It began with an interest in Louis Jordan's jump blues, the 1950s doo-wop era of Frankie Lymon, and the early rock and roll of Jerry Lee Lewis; traveled through James Brown, Sly & the Family Stone, and Jimi Hendrix; and currently embraces rock, techno, ghetto metal, and hip-hop as the foundation for a new musical vision.

"I like to mix things together that don't go together," he says. "To me, any noise can become music. The more that we don't call it noise, the better appreciation we have of it. Feedback was considered noise at one time, until Jimi Hendrix came along and made it almost church."

Born on July 22, 1940, in Kannapolis, North Carolina, Clinton spent time in Washington, D.C., and northern Virginia before moving at age 10 to live with his father in Newark, New Jersey.

"That's when I got into music," he says. "When I was about 12 or 13, I started with Frankie Lymon. That was my love, until about 1959."

As a child, Clinton had various odd jobs. He shined shoes, worked in grocery and record stores, and delivered fresh vegetables by horse-drawn wagon. By age 17, he had landed a job at a hula-hoop factory in Newark. "My father told me, 'Work -- make your own money,'" he recalls.

During his stint at a record store, he often took leftover records and sold them for a quarter apiece at school. He was listening to Jerry Lee Lewis, the Big Bopper, and Elvis Presley.

"Jerry Lee Lewis was my Elvis Presley," he says. "I thought he should've been the king of rock and roll. His music was funky and really rocking."

For Clinton, Motown Records was the new doo-wop. While he was working in a Newark barber shop, he and his friends formed their own doo-wop group, the Parliaments. They eventually signed with Motown in '64, but little came of it, and the group left the label. In 1967, the Parliaments scored a breakthrough hit with "(I Wanna) Testify" for Revilot Records. Unfortunately, they ran afoul of the label and refused to record more music, eventually abandoning the name in the face of legal pressures and opting for Funkadelic.

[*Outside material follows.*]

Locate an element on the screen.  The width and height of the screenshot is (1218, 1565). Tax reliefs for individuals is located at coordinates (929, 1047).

The music changed as well, no longer inspired by Motown so much as Hendrix's use of big amps and psychedelic electric guitar, the gritty funk of Sly & the Family Stone, and over-the-top wordplay.

"Smokey Robinson is one of my favorite writers of all time. He used to have so much wordplay in all his songs. We overdid puns until it became ridiculous, especially during our Funkadelic days. We stressed being really stupid with the puns; then I realized you could actually make sense when they didn't make sense at first. You could tie them together in such a way that people weren't sure whether you meant to do it or not. I access all of it. We take a concept and throw it up in the air and take pot shots at it. I'd ask everybody to make the corniest joke or the cleverest joke you could make about it," he says.

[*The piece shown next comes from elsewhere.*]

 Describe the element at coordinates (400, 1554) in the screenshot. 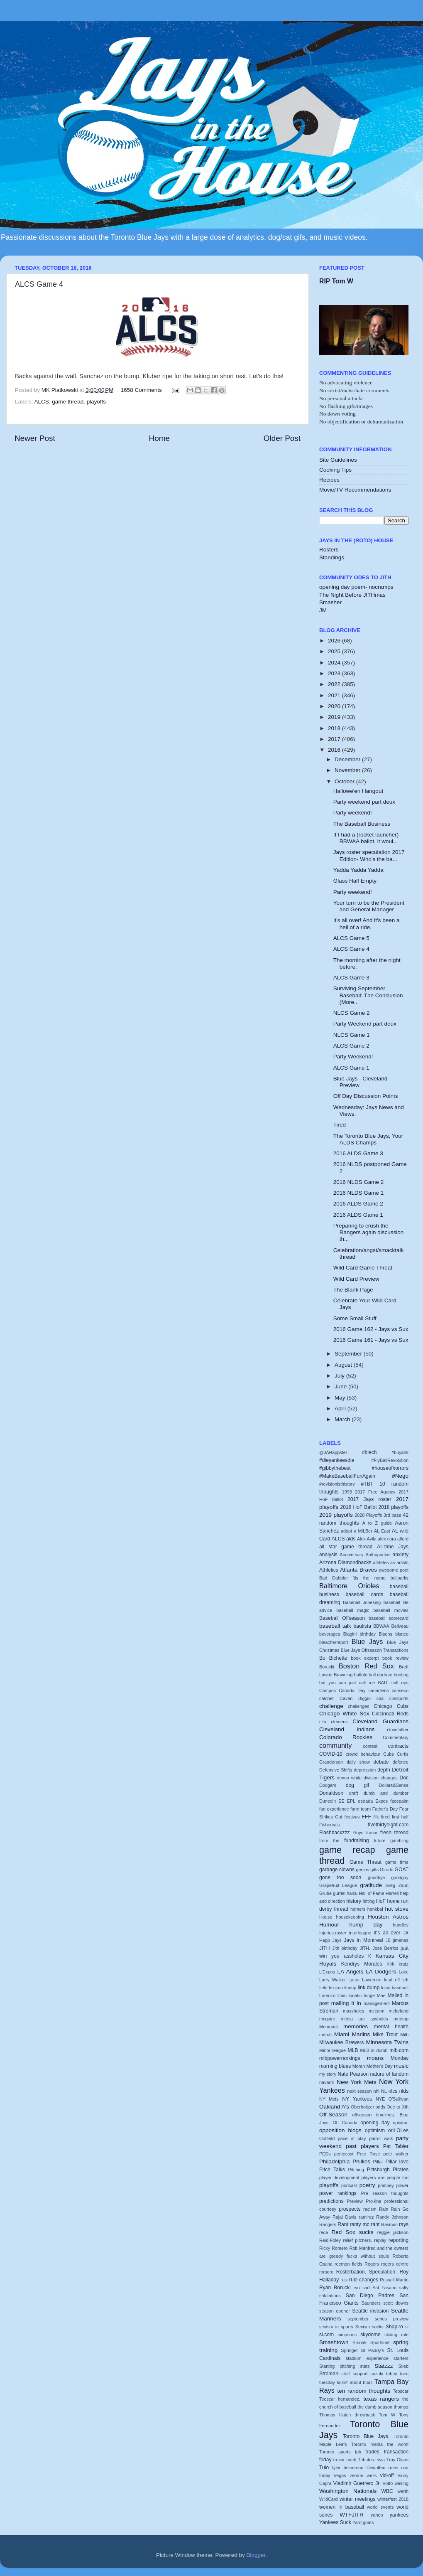

I see `anxiety` at that location.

Though Clinton regained use of the Parliament name in the 1970s, he worked strictly as Funkadelic for a time, releasing such landmark recordings as Free Your Mind and Your Ass Will Follow, Maggot Brain, and America Eats Its Young. Bootsy Collins joined up for the latter release, but the former James Brown band bassist really made his presence known with the rechristened Parliament, on its enormously popular '74 comeback, Up for the Down Stroke. Former James Brown horn section Fred Wesley and Maceo Parker joined Parliament in '76 for the band's highlight releases -- Mothership Connection, Clones of Dr. Funkenstein, and Funkentelechy vs. the Placebo Syndrome, which produced the group's only No. 1 tune, "Flash Light."

"We had put black people in situations nobody ever thought they would be in, like the White House. I figured another place you wouldn't think black people would be was in outer space. I was a big fan of Star Trek, so we did a thing with a pimp sitting in a spaceship shaped like a Cadillac, and we did all these James Brown-type grooves, but with street talk and ghetto slang. Make my funk the P-Funk. It was all kinda like drug talk. We were the first ones to call the music dope," he says.

A year ago, Clinton gathered the P-Funk family, along with guests Prince, Bobby Womack, Belita Woods, and Jazze Pha, for the double CD, How Late Do U Have 2BB4UR Absent?, his first studio recording in a decade. Womack lends a hand to an old-school R&B version of Jerry Lee Lewis' "Whole Lotta Shakin'," while Prince is heard on a remake of the old labor song "Brother, Can You Spare a Dime?", which they turn into the funky "Paradigm."

"That's something I was messing around with on a tape I took to Prince to do a mix of another song," he says. "I had all this wordplay, different versions of it on this tape, and I sent it to Prince to mix another song. He heard that one and took all these different things that I had on there and made a new song out of it and played the music to it. I was surprised he could even do that. I thought I was in different keys and things, because I was just thinking of getting samples. He took all the things that I had sung and made it into a complete song. It sounded beautiful to me when I heard it."

For all his legendary eccentricities, Clinton is a simple man at heart. He divides his time between his home in Michigan and the headquarters for his new record label, C Kunspyruhzy, in Tallahassee, Florida.

"I still like working in the woods in western Michigan and in Tallahassee. I like hunting and stuff like that," he says. "I'm a country boy. That's why I like the funk so much."